Nassim Taleb as I have mentioned earlier is one of the smartest human beings in the world right now. His book 'Fooled by Randomness' is probably going to be one of the few books which people will read after 200 years, like Adam Smith's 'Wealth of Nations' or Darwins "The Origin of Species". In showing us how we often mistake coincidence for causality, he is not the first-but his main contribution is to use this idea to make our lives better in a real way, with practical uses and examples. When he says casually "There's no such thing as Alternative Medicine" it sounds like a casual offhand remark-but it is so very significant and useful. You can dump all those alternative medicine doctors safely-Modern Medicine is originally derived from Alternative Medicine and you can safely trust the Scientists at Pfizer and Merck and Ranbaxy to bring you the best of the alternative world medicines-these guys are constantly looking for new ideas and chemicals...
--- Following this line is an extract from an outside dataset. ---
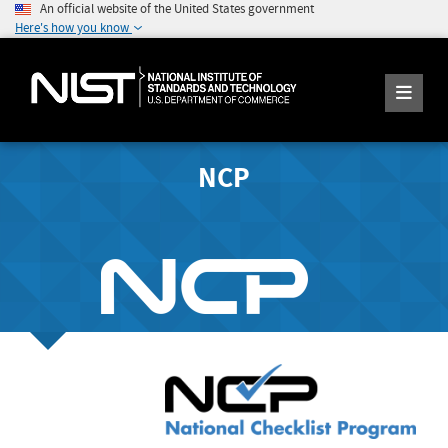
An official website of the United States government
Here's how you know
NCP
I find so many examples where Taleb's central idea-that we keep getting fooled by randomness, thinking that there's some causality, some pattern out there in our experiences with the world, when there isn't any. Check yourself when you think Sunday is a good day for shopping, or you are a lucky guy always in restaurants to find empty tables-reality is far more brutal, and doesn't care that much about you.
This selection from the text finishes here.